UDP-glucose 6-dehydrogenase regulates hyaluronic acid production and promotes breast cancer progression.

Oncogene 2020 04 15;39(15):3089-3101. Epub 2019 Jul 15.

Verna and Marrs McLean Department of Biochemistry and Molecular Biology, Baylor College of Medicine, Houston, TX, 77030, USA.

An improved understanding of the biochemical alterations that accompany tumor progression and metastasis is necessary to inform the next generation of diagnostic tools and targeted therapies. Metabolic reprogramming is known to occur during the epithelial-mesenchymal transition (EMT), a process that promotes metastasis.
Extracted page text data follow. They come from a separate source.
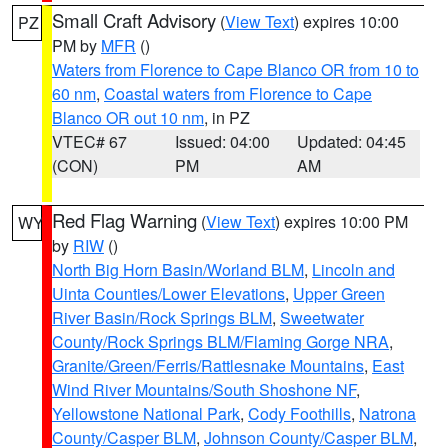
Small Craft Advisory
(
View Text
) expires 10:00
PZ
PM by
MFR
()
Waters from Florence to Cape Blanco OR from 10 to
60 nm
,
Coastal waters from Florence to Cape
Blanco OR out 10 nm
, in PZ
VTEC# 67
Issued: 04:00
Updated: 04:45
(CON)
PM
AM
Red Flag Warning
(
View Text
) expires 10:00 PM
WY
by
RIW
()
North Big Horn Basin/Worland BLM
,
Lincoln and
Uinta Counties/Lower Elevations
,
Upper Green
River Basin/Rock Springs BLM
,
Sweetwater
County/Rock Springs BLM/Flaming Gorge NRA
,
Granite/Green/Ferris/Rattlesnake Mountains
,
East
Wind River Mountains/South Shoshone NF
,
Yellowstone National Park
,
Cody Foothills
,
Natrona
County/Casper BLM
,
Johnson County/Casper BLM
,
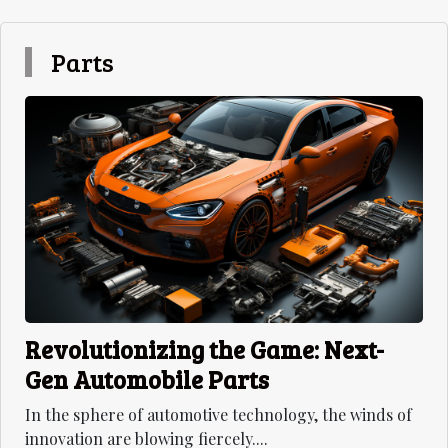
Parts
Revolutionizing the Game: Next-
Gen Automobile Parts
In the sphere of automotive technology, the winds of
innovation are blowing fiercely....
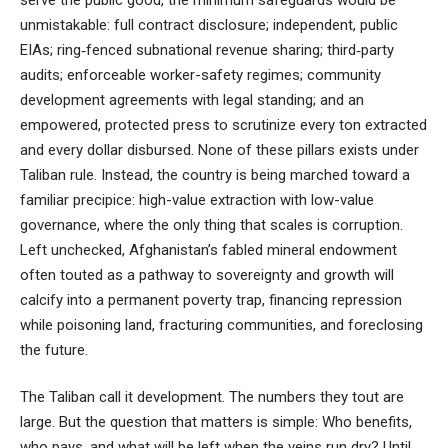
unmistakable: full contract disclosure; independent, public
EIAs; ring‑fenced subnational revenue sharing; third‑party
audits; enforceable worker-safety regimes; community
development agreements with legal standing; and an
empowered, protected press to scrutinize every ton extracted
and every dollar disbursed. None of these pillars exists under
Taliban rule. Instead, the country is being marched toward a
familiar precipice: high-value extraction with low-value
governance, where the only thing that scales is corruption.
Left unchecked, Afghanistan’s fabled mineral endowment
often touted as a pathway to sovereignty and growth will
calcify into a permanent poverty trap, financing repression
while poisoning land, fracturing communities, and foreclosing
the future.
The Taliban call it development. The numbers they tout are
large. But the question that matters is simple: Who benefits,
who pays, and what will be left when the veins run dry? Until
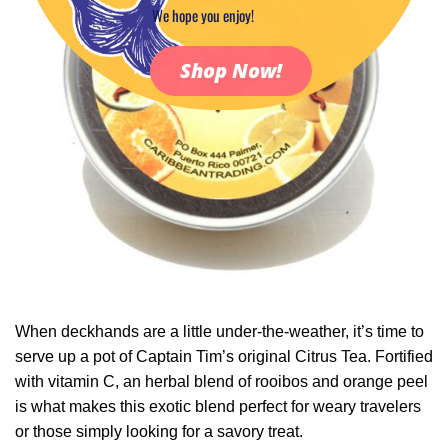
We hope you enjoy!
Shop Now!
When deckhands are a little under-the-weather, it’s time to
serve up a pot of Captain Tim’s original Citrus Tea. Fortified
with vitamin C, an herbal blend of rooibos and orange peel
is what makes this exotic blend perfect for weary travelers
or those simply looking for a savory treat.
Here, we identify metabolic enzymes involved in extracellular matrix remodeling that are upregulated during EMT and are highly expressed in patients with aggressive mesenchymal-like breast cancer. Activation of EMT significantly increases production of hyaluronic acid, which is enabled by the reprogramming of glucose metabolism. Using genetic and pharmacological approaches, we show that depletion of the hyaluronic acid precursor UDP-glucuronic acid is sufficient to inhibit several mesenchymal-like properties including cellular invasion and colony formation in vitro, as well as tumor growth and metastasis in vivo. We found that depletion of UDP-glucuronic acid altered the expression of PPAR-gamma target genes and increased PPAR-gamma DNA-binding activity. Taken together, our findings indicate that the disruption of EMT-induced metabolic reprogramming affects hyaluronic acid production, as well as associated extracellular matrix remodeling and represents pharmacologically actionable target for the inhibition of aggressive mesenchymal-like breast cancer progression.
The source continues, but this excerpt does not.